Journalists from the News of the World tabloid misled police after hacking the mobile phone of murdered schoolgirl Milly Dowler, action which sparked a scandal engulfing News Corp, a letter from police published on Monday said.
Surrey Police said reporters had lied to police after hacking into Dowler's voicemail messages in 2002 and put pressure on detectives working on her case.
The paper, part of News International, the British arm of Rupert Murdoch's media empire, had demanded answers after claiming it had information Dowler had contacted a recruitment agency, the force said.
One of its reporters had claimed the tabloid had got Dowler's mobile phone details from school children, while the letter discloses someone had called the agency pretending to be Dowler's mother.
It later emerged a message from the agency had mistakenly been left on Dowler's phone because they had the wrong number on their files.
The force dismissed speculation that information published by the News of the World (NOTW) had come from collusion between detectives and the paper.
The NOTW obtained that information by accessing Milly Dowler's phone, Surrey's Assistant Chief Constable Jerry Kirkby wrote in a letter to lawmakers investigating phone-hacking.
It was the revelation by the Guardian newspaper last July that the tabloid's reporters had illegally accessed the voicemail of missing Dowler, who was later found murdered, which caused the phone-hacking to hit the headlines amid widespread public revulsion.
News Corp took the drastic step of shutting down the 168-year-old paper, pulled its plan to take full control of Britain's highly profitable satellite broadcaster BSkyB and Murdoch also personally donated 1 million pounds ($1.6 million) to charities nominated by the Dowler family.
News International also paid the family a further 2 million pounds for behaviour Murdoch described as abhorrent.
The interception of Milly Dowler's phone was shocking and totally unacceptable, a News International spokeswoman said on Tuesday.
The abhorrent nature of what was discovered to have happened at the News of the World ultimately led to its closure last year, she added.
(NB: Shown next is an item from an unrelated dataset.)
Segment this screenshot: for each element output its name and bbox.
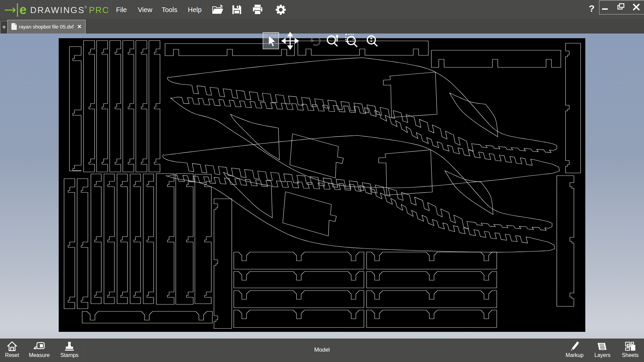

In a twist to the Dowler story last December, police said there was no evidence about a central claim in the original Guardian story that News of the World journalists had deleted voicemails, which had given her parents false hope she was still alive.
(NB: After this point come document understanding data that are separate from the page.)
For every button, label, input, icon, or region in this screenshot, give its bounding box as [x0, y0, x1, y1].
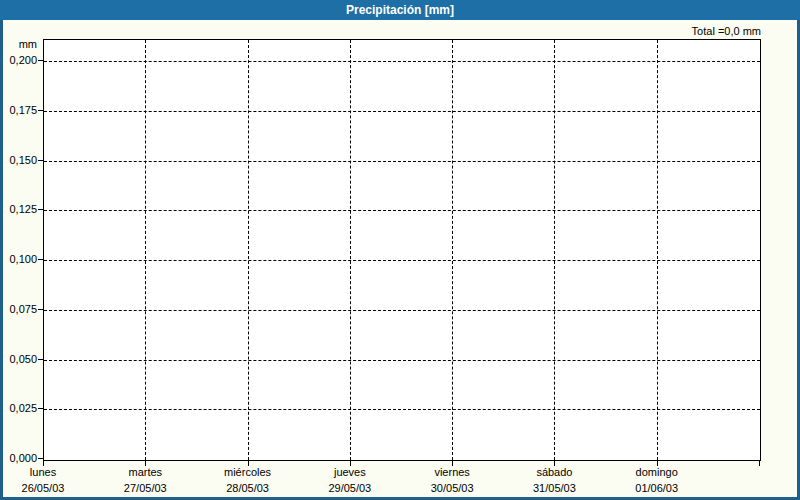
x-axis-date-label: 01/06/03	[605, 482, 709, 495]
y-axis-tick	[38, 110, 43, 111]
horizontal-gridline	[44, 161, 760, 162]
y-axis-tick	[38, 359, 43, 360]
x-axis-date-label: 28/05/03	[196, 482, 300, 495]
y-axis-tick-label: 0,175	[0, 104, 37, 117]
x-axis-date-label: 27/05/03	[93, 482, 197, 495]
window-title: Precipitación [mm]	[346, 3, 454, 17]
horizontal-gridline	[44, 260, 760, 261]
y-axis-tick-label: 0,025	[0, 402, 37, 415]
horizontal-gridline	[44, 61, 760, 62]
vertical-gridline	[145, 40, 146, 460]
x-axis-weekday-label: domingo	[605, 466, 709, 479]
chart-window: Precipitación [mm] Total =0,0 mm mm 0,20…	[0, 0, 800, 500]
x-axis-date-label: 30/05/03	[400, 482, 504, 495]
x-axis-date-label: 31/05/03	[502, 482, 606, 495]
horizontal-gridline	[44, 210, 760, 211]
plot-area	[43, 39, 761, 461]
x-axis-weekday-label: miércoles	[196, 466, 300, 479]
x-axis-weekday-label: viernes	[400, 466, 504, 479]
y-axis-tick	[38, 408, 43, 409]
x-axis-weekday-label: sábado	[502, 466, 606, 479]
window-titlebar: Precipitación [mm]	[0, 0, 800, 20]
horizontal-gridline	[44, 111, 760, 112]
total-precipitation-label: Total =0,0 mm	[561, 25, 761, 37]
horizontal-gridline	[44, 310, 760, 311]
x-axis-weekday-label: jueves	[298, 466, 402, 479]
vertical-gridline	[350, 40, 351, 460]
y-axis-tick-label: 0,125	[0, 203, 37, 216]
y-axis-tick	[38, 209, 43, 210]
y-axis-tick-label: 0,100	[0, 253, 37, 266]
y-axis-tick	[38, 259, 43, 260]
vertical-gridline	[452, 40, 453, 460]
y-axis-tick	[38, 160, 43, 161]
y-axis-tick-label: 0,150	[0, 154, 37, 167]
vertical-gridline	[657, 40, 658, 460]
x-axis-date-label: 29/05/03	[298, 482, 402, 495]
vertical-gridline	[248, 40, 249, 460]
y-axis-tick	[38, 309, 43, 310]
horizontal-gridline	[44, 360, 760, 361]
x-axis-weekday-label: martes	[93, 466, 197, 479]
x-axis-date-label: 26/05/03	[0, 482, 95, 495]
x-axis-weekday-label: lunes	[0, 466, 95, 479]
x-axis-tick	[759, 461, 760, 466]
y-axis-tick-label: 0,200	[0, 54, 37, 67]
horizontal-gridline	[44, 409, 760, 410]
y-axis-tick-label: 0,000	[0, 452, 37, 465]
y-axis-unit-label: mm	[0, 38, 37, 50]
vertical-gridline	[554, 40, 555, 460]
y-axis-tick-label: 0,050	[0, 353, 37, 366]
y-axis-tick	[38, 458, 43, 459]
y-axis-tick	[38, 60, 43, 61]
y-axis-tick-label: 0,075	[0, 303, 37, 316]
An inquiry set up by Prime Minister David Cameron into newspaper practices in the wake of the furore heard that the most likely explanation was that the voicemails had been automatically removed after a 72-hour limit.
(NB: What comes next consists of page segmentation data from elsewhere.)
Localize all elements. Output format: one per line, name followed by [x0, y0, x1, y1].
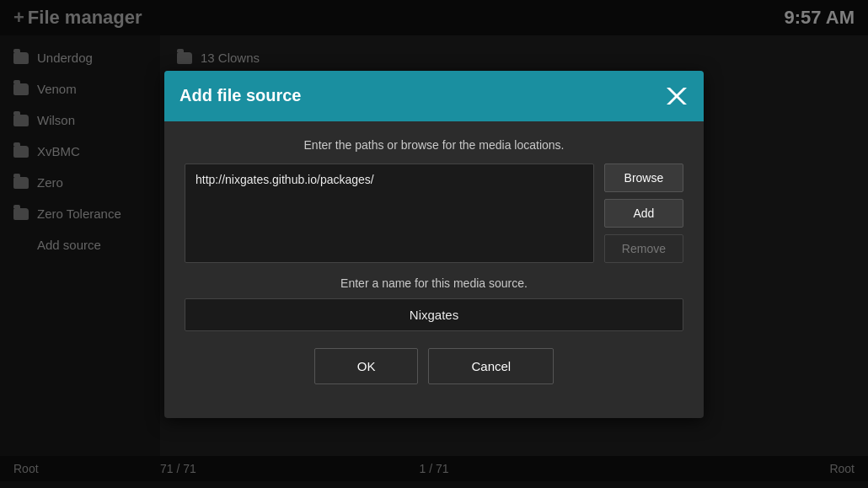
path-section: http://nixgates.github.io/packages/ Brow… [185, 164, 683, 263]
ok-button[interactable]: OK [314, 348, 419, 384]
browse-button[interactable]: Browse [604, 164, 683, 192]
add-button[interactable]: Add [604, 199, 683, 228]
dialog-footer: OK Cancel [185, 348, 683, 401]
path-buttons: Browse Add Remove [604, 164, 683, 263]
name-input[interactable]: Nixgates [185, 298, 683, 331]
remove-button[interactable]: Remove [604, 234, 683, 263]
dialog-header: Add file source [164, 71, 704, 121]
dialog-title: Add file source [179, 86, 301, 105]
cancel-button[interactable]: Cancel [428, 348, 554, 384]
path-input[interactable]: http://nixgates.github.io/packages/ [185, 164, 594, 263]
add-file-source-dialog: Add file source Enter the paths or brows… [164, 71, 704, 418]
dialog-body: Enter the paths or browse for the media … [164, 121, 704, 418]
name-description: Enter a name for this media source. [185, 276, 683, 290]
kodi-logo [662, 83, 689, 110]
dialog-overlay: Add file source Enter the paths or brows… [0, 0, 868, 488]
dialog-description: Enter the paths or browse for the media … [185, 138, 683, 152]
svg-marker-0 [667, 88, 687, 105]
The letter from Surrey Police to parliament's Culture, Media, and Sport Committee made no reference to this or why the police had not taken action earlier if it knew her phone had been hacked by the paper.
Instead, Kirkby merely provided details of police dealings with the News of the World in early 2002 during the search for teenager Dowler.
Murdoch's News International had claimed for years that the hacking of voicemails to generate stories was limited to a single rogue reporter who went to jail for the crime in 2007.
Surrey Police have not explained why they did not investigate that deception in 2002, Mark Lewis, the Dowler family lawyer said. No thought seems to have been given to the effect on the Dowler family.
Names of those on the paper involved were redacted as London police are conducting three criminal investigations into phone-hacking, but the letter implied several reporters could have been involved.
Kirkby said his letter detailed Surrey Police's present understanding and a full internal probe into the hacking of Dowler's phone was not yet complete.
Last Thursday, News International settled a string of legal claims from 36 people including celebrities and politicians over phone-hacking, although it said the payouts were not an admission its management knew about the practice or covered it up.